What do I mean by identity? I’m referring to something we’ve innocently created to protect ourselves and create a sense of safety.

For me, one identity I created as a child was to be the ‘responsible and good girl.’ It became a role I played in order to stay connected to the people in my life. It was too great a risk to speak my truth and feel like a burden, lazy, rejected, or ostracized. Little did I know that I was cloistering myself into a dark den and forgetting that my experience was just as valid as everyone else! And, even more so when the experiences differed.

As a result of creating this identity I forfeited my voice and unconsciously reinforced this strategy, so I could feel a sense of belonging. I chose belonging to ‘other’ over belonging to everything. A perfect recipe for sadness, anger, disconnect, and resentment. I share this example to paint a picture of one of thousands of ways we unconsciously cling to an identity to avoid the risk of something that appears to be more important than our authenticity.

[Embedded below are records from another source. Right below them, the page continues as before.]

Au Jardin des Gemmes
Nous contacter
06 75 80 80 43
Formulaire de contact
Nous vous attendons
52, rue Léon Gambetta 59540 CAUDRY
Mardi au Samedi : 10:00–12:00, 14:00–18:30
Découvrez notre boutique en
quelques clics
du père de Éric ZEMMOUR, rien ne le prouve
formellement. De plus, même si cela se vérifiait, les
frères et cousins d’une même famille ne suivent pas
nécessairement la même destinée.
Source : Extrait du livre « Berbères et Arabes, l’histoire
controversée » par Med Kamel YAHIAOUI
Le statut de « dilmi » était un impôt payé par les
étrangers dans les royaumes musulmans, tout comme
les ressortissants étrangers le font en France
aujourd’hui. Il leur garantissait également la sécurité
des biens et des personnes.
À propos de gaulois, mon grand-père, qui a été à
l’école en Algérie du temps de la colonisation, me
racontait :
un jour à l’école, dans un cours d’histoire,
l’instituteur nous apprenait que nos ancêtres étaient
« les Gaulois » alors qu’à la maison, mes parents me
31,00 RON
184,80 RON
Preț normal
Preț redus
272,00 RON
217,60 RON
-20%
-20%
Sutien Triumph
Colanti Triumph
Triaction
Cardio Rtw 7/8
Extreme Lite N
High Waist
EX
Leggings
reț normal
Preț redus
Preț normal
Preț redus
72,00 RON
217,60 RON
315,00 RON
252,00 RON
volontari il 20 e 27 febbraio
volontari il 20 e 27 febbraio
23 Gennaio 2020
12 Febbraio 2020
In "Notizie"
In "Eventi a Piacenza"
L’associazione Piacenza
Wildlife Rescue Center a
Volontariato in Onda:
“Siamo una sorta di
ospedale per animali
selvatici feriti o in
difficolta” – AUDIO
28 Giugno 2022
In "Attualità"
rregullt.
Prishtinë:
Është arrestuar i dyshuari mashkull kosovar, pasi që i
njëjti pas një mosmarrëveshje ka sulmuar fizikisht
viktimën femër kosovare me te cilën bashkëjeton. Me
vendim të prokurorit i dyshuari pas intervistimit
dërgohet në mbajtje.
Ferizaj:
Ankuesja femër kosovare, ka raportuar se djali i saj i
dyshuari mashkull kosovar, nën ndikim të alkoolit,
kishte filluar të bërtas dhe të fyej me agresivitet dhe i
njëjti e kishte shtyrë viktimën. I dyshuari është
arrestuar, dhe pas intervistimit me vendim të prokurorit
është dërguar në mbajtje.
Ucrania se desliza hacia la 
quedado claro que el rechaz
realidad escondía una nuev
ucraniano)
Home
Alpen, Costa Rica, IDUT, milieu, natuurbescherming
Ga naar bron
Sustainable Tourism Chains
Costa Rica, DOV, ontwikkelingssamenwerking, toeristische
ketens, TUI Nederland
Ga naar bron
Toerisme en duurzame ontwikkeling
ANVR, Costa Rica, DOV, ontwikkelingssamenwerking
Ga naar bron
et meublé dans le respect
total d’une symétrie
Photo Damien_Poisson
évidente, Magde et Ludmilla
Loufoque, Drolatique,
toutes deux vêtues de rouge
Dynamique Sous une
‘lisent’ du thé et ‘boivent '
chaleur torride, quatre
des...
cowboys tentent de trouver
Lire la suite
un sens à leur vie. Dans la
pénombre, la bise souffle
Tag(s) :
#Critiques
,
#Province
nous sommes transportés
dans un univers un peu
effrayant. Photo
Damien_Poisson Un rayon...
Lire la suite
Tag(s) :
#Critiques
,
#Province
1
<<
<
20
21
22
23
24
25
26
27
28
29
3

Is there an identity or specific role you play that keeps you feeling confined and out of integrity with your genuine expression?

 

Perceived risks

Often times, until we begin an inner investigation, we aren’t yet aware of the underbelly of ‘perceived risks’ that drive us to blurt our opinions in a defensive manner or quietly stay inside a confined box of protection that we outgrew long ago. When we begin this investigation, we start to unravel the ridiculous paradox.

It takes great courage to slow down enough to notice our patterns and then take a deeper dive to uncover all the hidden feelings about what is ultimately at risk. These moments are priceless opportunities to inquire more deeply to the root of what is keeping us internally frustrated or confused.

If this piques your interest, what steps would you like to take to investigate an identity that keeps you playing the ‘game’? What type of support would help you with your inquiry? Writing, a specific person, dancing…

If you decide to play, I’d love to hear what you discover. I feel we are all in this together and we have so much to share and teach one another by exploring how we show up in the world!